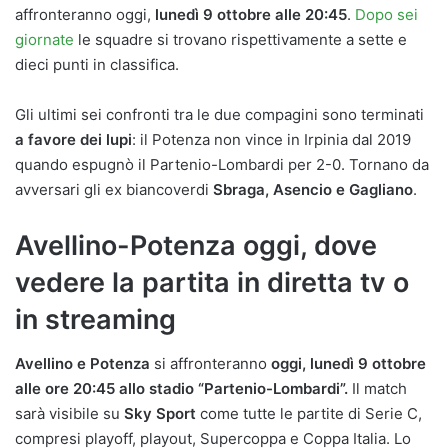
affronteranno oggi,
lunedì 9 ottobre alle 20:45
.
Dopo sei
giornate
le squadre si trovano rispettivamente a sette e
dieci punti in classifica.
Gli ultimi sei confronti tra le due compagini sono terminati
a favore dei lupi
: il Potenza non vince in Irpinia dal 2019
quando espugnò il Partenio-Lombardi per 2-0. Tornano da
avversari gli ex biancoverdi
Sbraga, Asencio e Gagliano
.
Avellino-Potenza oggi, dove
vedere la partita in diretta tv o
in streaming
Avellino e Potenza
si affronteranno
oggi, lunedì 9 ottobre
alle ore 20:45 allo stadio “Partenio-Lombardi”.
Il match
sarà visibile su
Sky Sport
come tutte le partite di Serie C,
compresi playoff, playout, Supercoppa e Coppa Italia. Lo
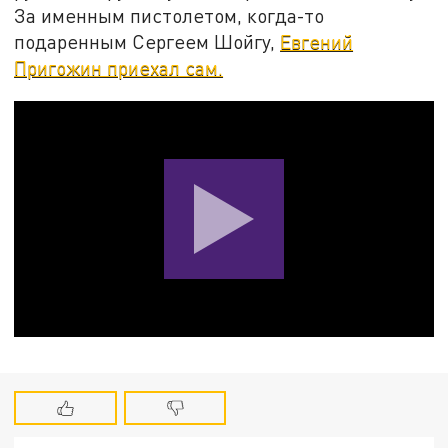
За именным пистолетом, когда-то
подаренным Сергеем Шойгу,
Евгений
Пригожин приехал сам.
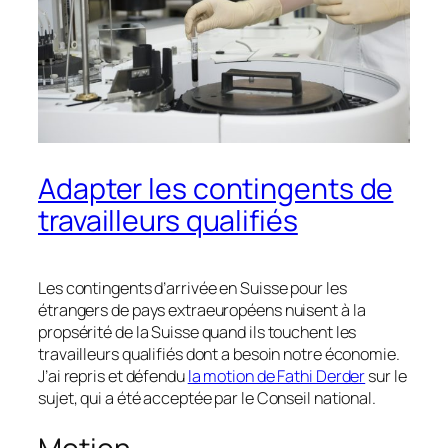
Adapter les contingents de
travailleurs qualifiés
Les contingents d’arrivée en Suisse pour les
étrangers de pays extraeuropéens nuisent à la
propsérité de la Suisse quand ils touchent les
travailleurs qualifiés dont a besoin notre économie.
J’ai repris et défendu
la motion de Fathi Derder
sur le
sujet, qui a été acceptée par le Conseil national.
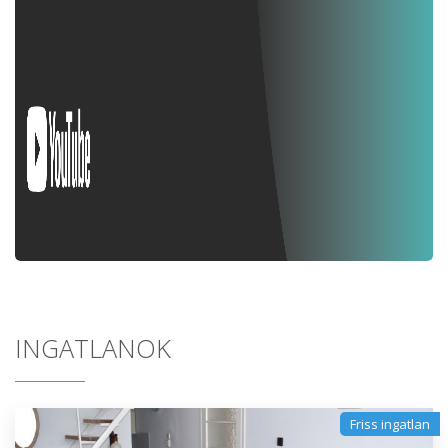
INGATLANOK
Friss ingatlan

* [What you should do] Pull out all lines from the entries above in which the word "Partenio" appears.

* [Reply]
quando espugnò il Partenio-Lombardi per 2-0. Tornano da
alle ore 20:45 allo stadio “Partenio-Lombardi”.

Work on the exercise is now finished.